Winslet has said that she wasn't actually doing the deed in the scene -- what we see is a saline drip from a harness attached to her head -- though she did actually try it for real once. "The problem is, of course that the wee dribbles down one leg," she told Observer Life. (A little practice, using tips from Decker's Web site, and she wouldn't have had a problem.)

Whether they're real or not, the shock value of these pee scenes is undeniable. "I think it's basically just pushing it a bit further in the PG/PG-13/R slide game of the ratings system," says Northwestern's Kleinhans. "Hustler, now in a rather desperate struggle to recover losses due to its Internet competition, has begun using several photo layouts in each issue which include urination by females. This used to be a prosecutable no-no. But after the hair gel bit in "There's Something About Mary," all kinds of bodily fluids seem to have a new stature ... once you have the presidential stain on Lewinsky's dress, what further censorship can be evoked?"
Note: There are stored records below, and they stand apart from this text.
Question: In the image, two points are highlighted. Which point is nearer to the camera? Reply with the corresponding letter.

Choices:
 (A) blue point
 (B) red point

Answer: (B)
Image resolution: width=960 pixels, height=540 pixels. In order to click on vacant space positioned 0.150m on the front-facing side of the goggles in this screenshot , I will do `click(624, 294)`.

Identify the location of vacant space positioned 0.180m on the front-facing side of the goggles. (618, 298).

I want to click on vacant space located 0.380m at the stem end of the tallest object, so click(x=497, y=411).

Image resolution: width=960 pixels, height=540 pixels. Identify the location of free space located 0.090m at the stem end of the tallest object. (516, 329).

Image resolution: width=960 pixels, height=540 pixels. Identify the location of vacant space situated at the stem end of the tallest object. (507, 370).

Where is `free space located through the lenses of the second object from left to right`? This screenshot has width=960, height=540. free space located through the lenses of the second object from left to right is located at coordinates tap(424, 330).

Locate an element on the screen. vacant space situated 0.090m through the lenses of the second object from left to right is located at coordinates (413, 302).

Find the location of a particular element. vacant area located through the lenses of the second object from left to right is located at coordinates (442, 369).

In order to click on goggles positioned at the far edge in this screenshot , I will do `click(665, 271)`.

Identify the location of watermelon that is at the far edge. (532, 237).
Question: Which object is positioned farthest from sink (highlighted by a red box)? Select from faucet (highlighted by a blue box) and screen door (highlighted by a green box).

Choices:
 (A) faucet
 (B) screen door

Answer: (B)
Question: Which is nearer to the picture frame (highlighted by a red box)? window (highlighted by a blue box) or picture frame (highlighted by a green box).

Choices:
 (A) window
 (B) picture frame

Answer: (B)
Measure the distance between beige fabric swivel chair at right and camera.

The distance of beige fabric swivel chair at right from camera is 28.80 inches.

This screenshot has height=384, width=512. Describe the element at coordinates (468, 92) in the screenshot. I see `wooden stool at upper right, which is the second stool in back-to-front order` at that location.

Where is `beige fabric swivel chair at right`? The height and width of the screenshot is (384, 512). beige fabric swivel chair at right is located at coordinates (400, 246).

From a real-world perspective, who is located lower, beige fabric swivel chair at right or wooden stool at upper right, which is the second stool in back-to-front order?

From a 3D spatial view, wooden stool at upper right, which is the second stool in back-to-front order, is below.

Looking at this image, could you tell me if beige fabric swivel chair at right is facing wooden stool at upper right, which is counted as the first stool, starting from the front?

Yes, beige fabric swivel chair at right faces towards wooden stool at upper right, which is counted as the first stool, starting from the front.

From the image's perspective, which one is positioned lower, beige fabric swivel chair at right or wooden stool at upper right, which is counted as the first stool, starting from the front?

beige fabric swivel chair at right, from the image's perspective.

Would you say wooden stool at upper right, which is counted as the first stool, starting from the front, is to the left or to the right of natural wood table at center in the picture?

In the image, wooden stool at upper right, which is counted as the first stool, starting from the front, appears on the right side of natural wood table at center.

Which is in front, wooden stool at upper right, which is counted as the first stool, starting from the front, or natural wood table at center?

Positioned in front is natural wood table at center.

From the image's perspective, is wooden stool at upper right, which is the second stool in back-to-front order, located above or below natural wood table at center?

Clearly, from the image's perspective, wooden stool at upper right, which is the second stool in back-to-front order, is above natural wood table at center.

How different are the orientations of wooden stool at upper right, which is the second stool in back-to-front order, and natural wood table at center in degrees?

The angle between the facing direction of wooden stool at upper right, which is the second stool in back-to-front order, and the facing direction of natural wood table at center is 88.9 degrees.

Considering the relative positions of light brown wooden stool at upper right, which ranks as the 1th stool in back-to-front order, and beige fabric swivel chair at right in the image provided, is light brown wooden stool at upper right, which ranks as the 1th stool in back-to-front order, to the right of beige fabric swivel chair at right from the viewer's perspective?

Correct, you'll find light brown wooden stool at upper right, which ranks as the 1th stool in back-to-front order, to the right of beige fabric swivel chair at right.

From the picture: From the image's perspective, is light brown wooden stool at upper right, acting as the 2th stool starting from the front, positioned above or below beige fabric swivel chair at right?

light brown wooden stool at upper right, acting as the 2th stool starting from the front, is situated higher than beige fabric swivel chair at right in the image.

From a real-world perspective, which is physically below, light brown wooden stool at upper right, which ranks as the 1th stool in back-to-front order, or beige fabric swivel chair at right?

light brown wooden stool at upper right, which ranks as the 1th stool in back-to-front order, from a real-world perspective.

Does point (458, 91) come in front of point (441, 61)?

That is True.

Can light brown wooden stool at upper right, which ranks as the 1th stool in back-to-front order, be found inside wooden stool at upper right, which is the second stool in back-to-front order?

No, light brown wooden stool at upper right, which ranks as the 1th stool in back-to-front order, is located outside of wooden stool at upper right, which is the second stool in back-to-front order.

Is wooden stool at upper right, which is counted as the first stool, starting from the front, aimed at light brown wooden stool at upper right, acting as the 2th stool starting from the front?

Of course, pee scenes have been the dominion of hardcore porn mags since they first went to press. But Kleinhans is right. These days even tamer rags like Penthouse are in on the action. Maybe that's to keep abreast of the Web, which is a virtual clearinghouse of every type of pee (and other) fetish imaginable.

All that's left is poop, and that's already here. The recent remake of "Shaft" does not have a pee scene, as the title might suggest, but the second variety of bathroom activity. It involves a Puerto Rican gangster who's had it with a spoiled white fascist-type. During a conversation in the bathroom, he sits down, drops some kids off at the pool and continues his discussion. And on an episode of HBO's "Oz" last season, one inmate empties his colon on another. (These scenes, of course, fit into the PD subset.)

As if that isn't enough, there's an English TV show called "Drop Dead" that analyzes the stool of three contestants. In what is most certainly a low moment in the history of world television, the challengers must enter three onstage bathroom stalls and try to defecate. The one who produces excrement first wins 800 pounds ($1,200).

We're not at that point in the U.S. yet. But when you consider all of the imported television hits and Hollywood's current infatuation with reality TV, well, it's only a matter of time before someone figures out that it doesn't get much more authentic than real, live defecation.

In the meantime, something tells me that next season on "Sex in the City" Ms. Carrie Bradshaw may be a little bit less inhibited when it comes to pissing or getting off the pot.